ANDREW HARNIK / Getty

As of Wednesday morning, Kamala Harris is officially the 49th vice president of the United States. The historic moment, which saw Harris become the first American vice president to be of Black and South Asian descent is also notable because she is the first woman vice president to hold office. Sworn in on Inauguration Day by Supreme Court Justice Sonia Sotomayor and welcomed in by the bells of her alma mater Howard University, the day was packed full of color, power, and (for the first time in years!) class.

Check out the most poignant moments of the inauguration below.

Harris Wore An Inauguration Outfit By A Queer Black designer

Looking royal in an all-purple ensemble designed by queer black designer Christopher John Rogers Harris kept things simple and elegant in an A-line, deep violet coat, and a matching dress.

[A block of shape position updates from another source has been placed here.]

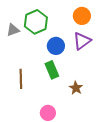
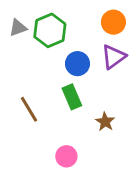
gray triangle: (13, 30) -> (18, 28), moved
brown line: (21, 79) -> (29, 109), turned -30

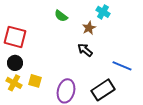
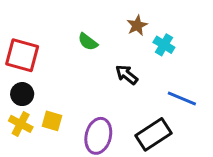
cyan cross: (103, 12) -> (164, 45), moved
green semicircle: (61, 16) -> (88, 42), moved
brown star: (89, 28) -> (137, 25), moved

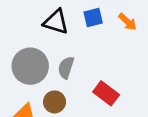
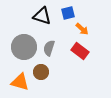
orange arrow: (127, 22) -> (82, 29), moved
red rectangle: (106, 93) -> (80, 51), moved

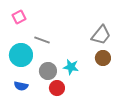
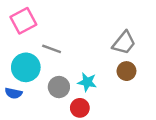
pink square: (19, 17) -> (23, 21), size x1.5
blue semicircle: (21, 86) -> (14, 93), moved
red circle: (57, 88) -> (80, 108), moved

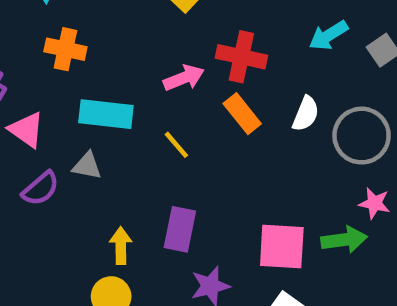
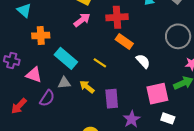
pink arrow: (184, 78) -> (82, 20), moved
cyan rectangle: (106, 114) -> (66, 58), turned 50
white semicircle: (306, 114) -> (143, 61), moved, turned -49
yellow arrow: (121, 246) -> (87, 87), moved, turned -35

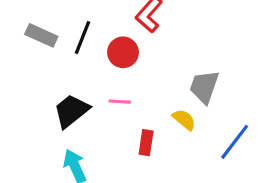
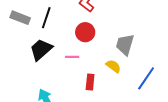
red circle: (123, 52) -> (85, 32), moved
black trapezoid: (71, 111) -> (41, 49), moved

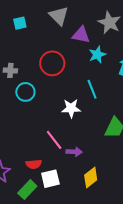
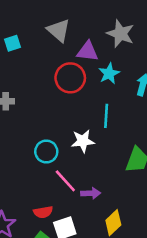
red circle: (52, 63) -> (70, 78), moved
cyan line: (92, 89) -> (106, 116), turned 30
cyan circle: (25, 92) -> (46, 152), moved

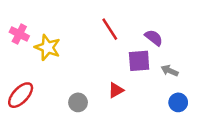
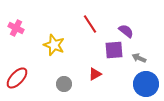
yellow star: (47, 47) -> (54, 45), moved
blue circle: (178, 102) -> (146, 84), size x1.6

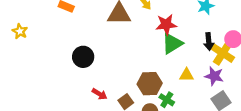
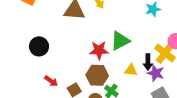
red star: (166, 24) -> (99, 50), moved
black arrow: (209, 42) -> (148, 62), moved

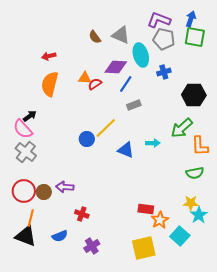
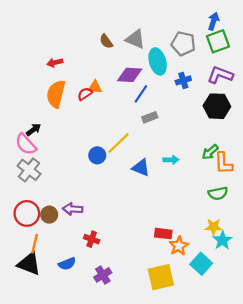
purple L-shape: (159, 20) -> (220, 75), moved
green square: (195, 37) -> (218, 41), turned -30
red semicircle: (95, 84) -> (85, 94), moved
green arrow: (182, 128) -> (210, 152), moved, size x0.7

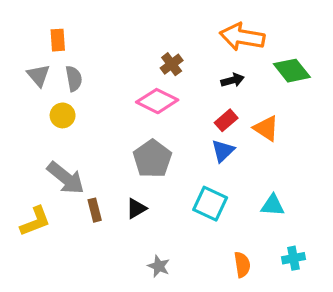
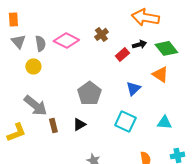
orange rectangle: (58, 40) -> (13, 19), moved
green diamond: (292, 71) -> (166, 48), moved
pink diamond: (157, 101) -> (66, 40), moved
red rectangle: (226, 120) -> (122, 54), moved

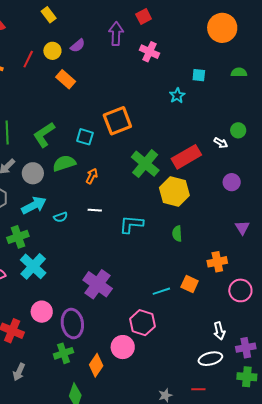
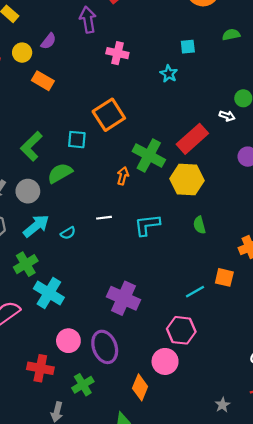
pink cross: (149, 52) -> (117, 53), moved
orange arrow: (92, 176) -> (123, 176), moved
green cross: (64, 353) -> (83, 385), moved

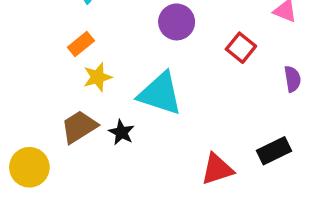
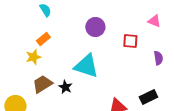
red square: (241, 48) -> (130, 41), turned -35
yellow star: (97, 77) -> (33, 57), moved

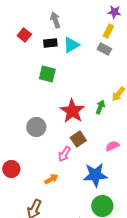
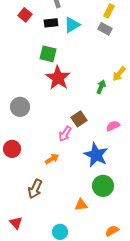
red star: (72, 111) -> (58, 78), moved
gray circle: (36, 127) -> (20, 107), moved
blue star: (95, 175) -> (96, 155), turned 30

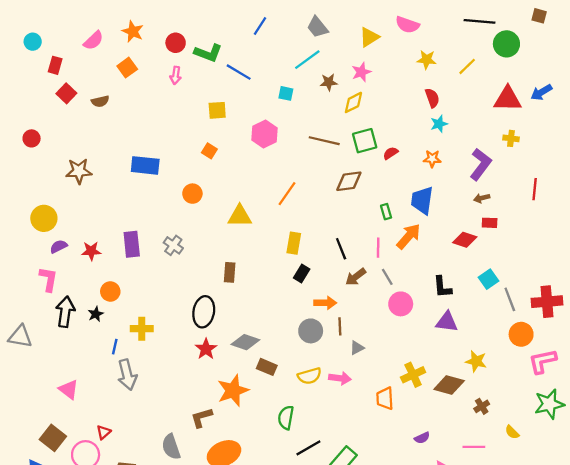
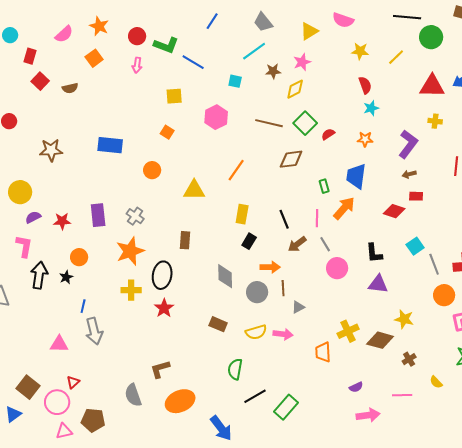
green square: (365, 141) -> (305, 123), turned -30
yellow cross: (142, 329) -> (131, 290), moved
gray diamond: (245, 342) -> (225, 276), moved, turned 70
pink triangle: (69, 389) -> (59, 344), moved, turned -36
orange star: (233, 391) -> (130, 251), moved

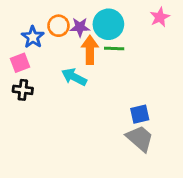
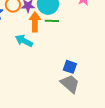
blue square: (140, 114) -> (70, 67), turned 32

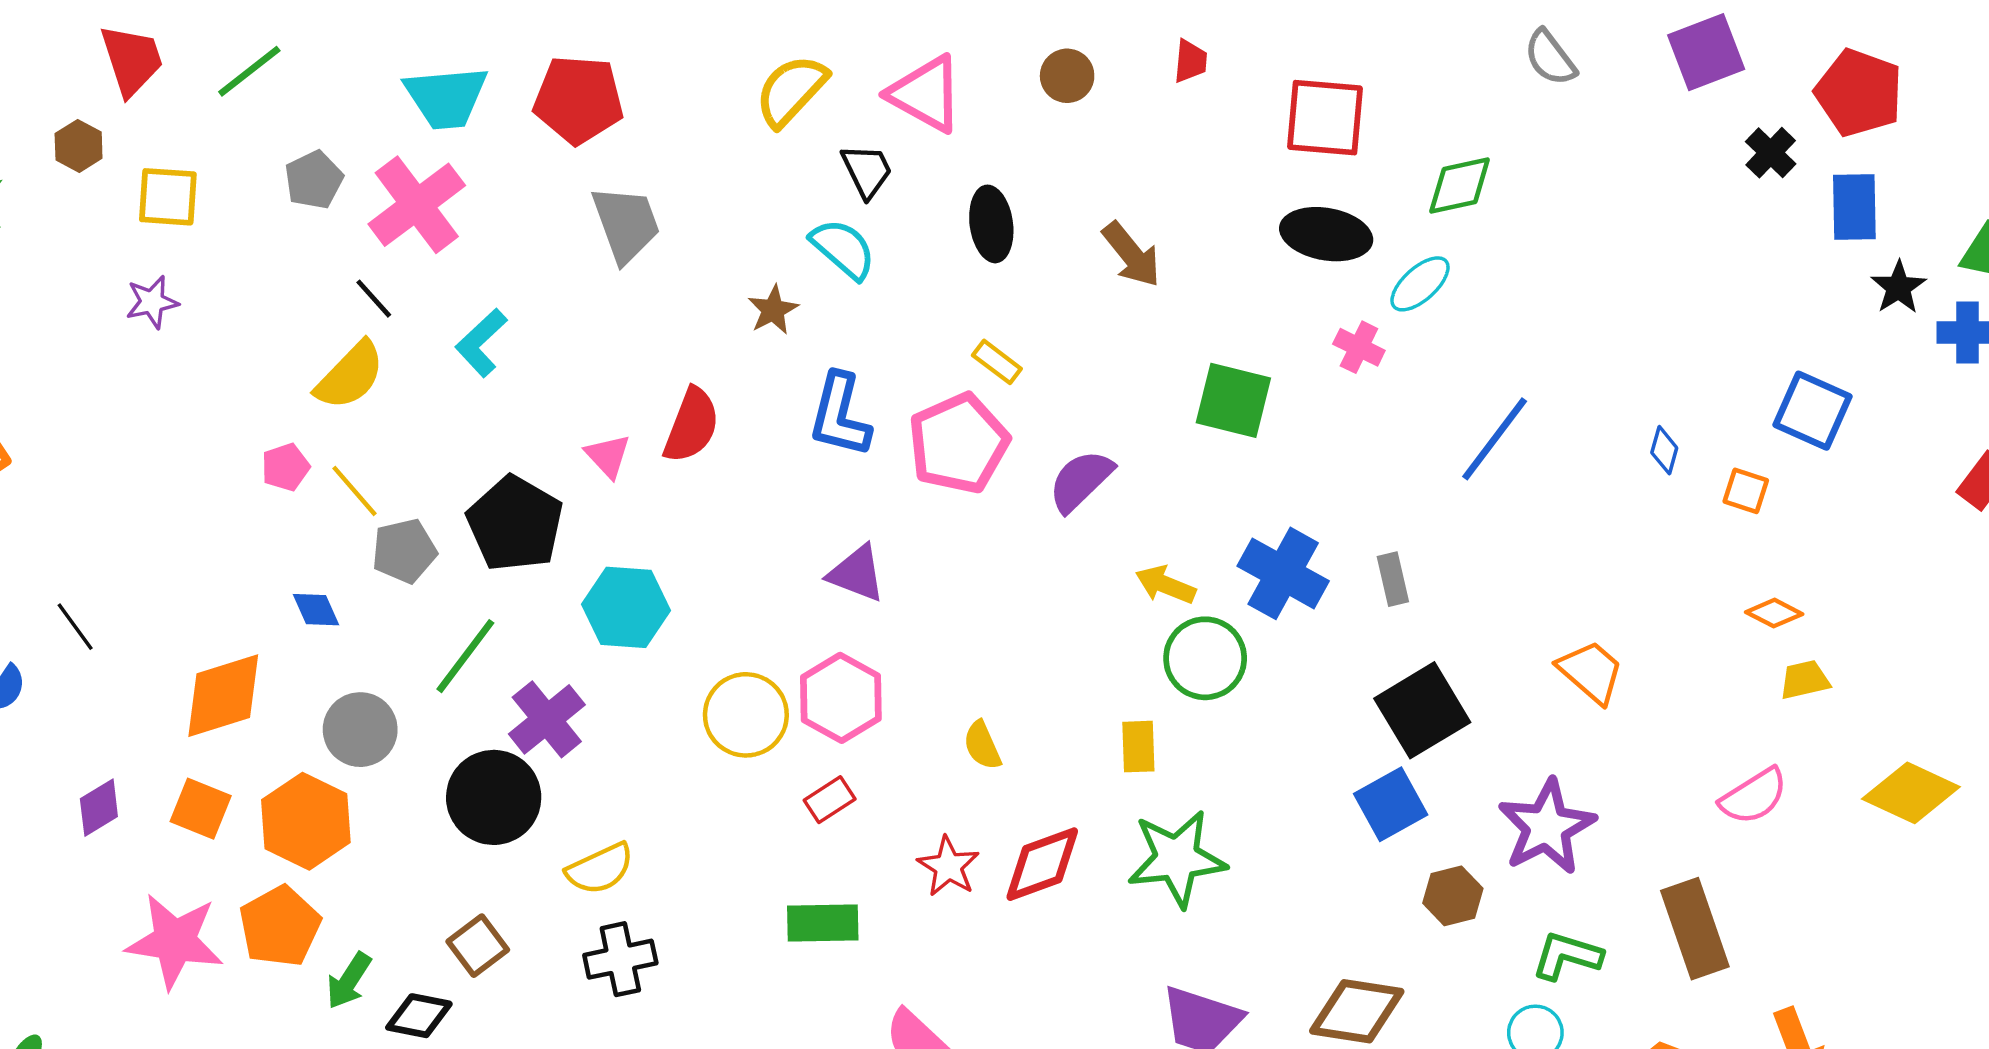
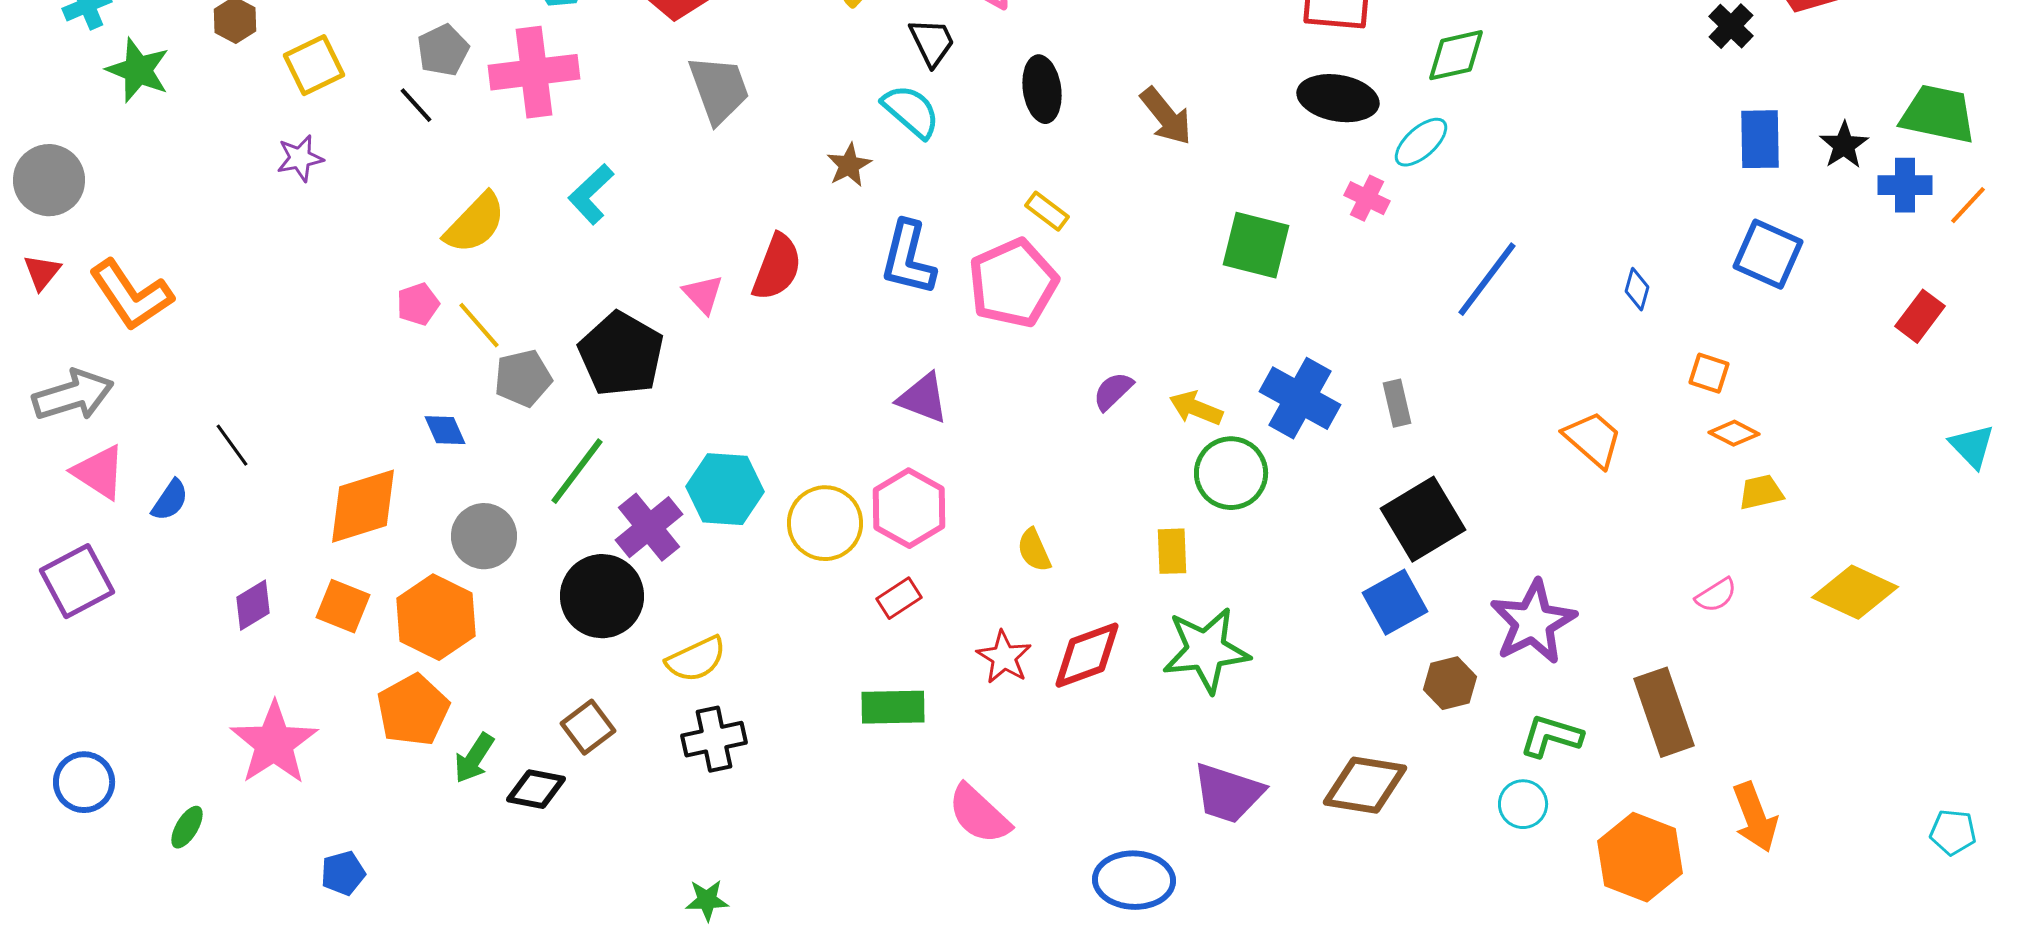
yellow square: (168, 197) -> (314, 65), turned -30
pink cross: (417, 205) -> (534, 72), turned 30
blue rectangle: (1854, 207) -> (1760, 139), moved
black line: (374, 299) -> (416, 105), moved
purple semicircle: (1081, 481) -> (1113, 391), moved, size x0.7
orange square: (1746, 491) -> (1709, 373), moved
cyan hexagon: (626, 607) -> (725, 489), moved
orange trapezoid: (1591, 672) -> (1593, 439), moved
pink semicircle: (1754, 796) -> (1716, 595), size x0.7
pink star: (175, 941) -> (274, 743), moved, turned 30

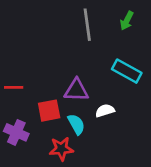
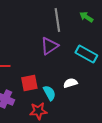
green arrow: (127, 21) -> (86, 17), turned 96
purple triangle: (76, 90) -> (49, 46), moved, turned -36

The monochrome outfit has drawn comparisons to former First Lady Michelle Obama’s inauguration outfit and seemed to lead the way with other outfits worn that day by Jill Biden, Jennifer Lopez, and Michelle Obama. The bold look was more than just a fashion statement however, it was also a massive show of support of Black and Queer people.

Amanda Gorman delivered a poem that made her the youngest inauguration poet ever

Twenty-two-year-old Amanda Gorman became the youngest inaugural poet in history on Wednesday. Sharing her poem “The Hill We Climb” Gorman spoke to the world about rebuilding our future. “We’ve learned that quiet isn’t always peace … We’ve seen a force that would shatter our nation rather than share it,” she read. “Would destroy our country if it meant delaying democracy … So let us leave behind a country better than the one we were left with … we’ll raise this wounded world into a wondrous one.”

Harris was sworn in by Supreme Court Justice Sonia Sotomayor.

In another historic moment, while becoming the first woman vice president and the first person of color to hold that office, Harris was sworn in on Inauguration Day by Supreme Court Justice Sonia Sotomayor. Harris was nominated to her position by President Barack Obama in 2009 and became the first Latino member of the Court.

Howard University honored Harris with 49 bell tolls and the ‘Black national anthem’

Harris was escorted to the inauguration ceremony by the university’s marching band, the Showtime Marching Band.

“Throughout her career, the vice president-elect has carried her Howard education with her, ensuring that she adhere to truth and service and inspiring her to achieve unprecedented levels of excellence,” Howard University President Wayne A. I. Frederick said ahead of the ceremony. “It is perfectly fitting that the Showtime Marching Band, the ensemble that captures and reverberates the heartbeat of our institution, should accompany her on this last leg of her journey to the White House.”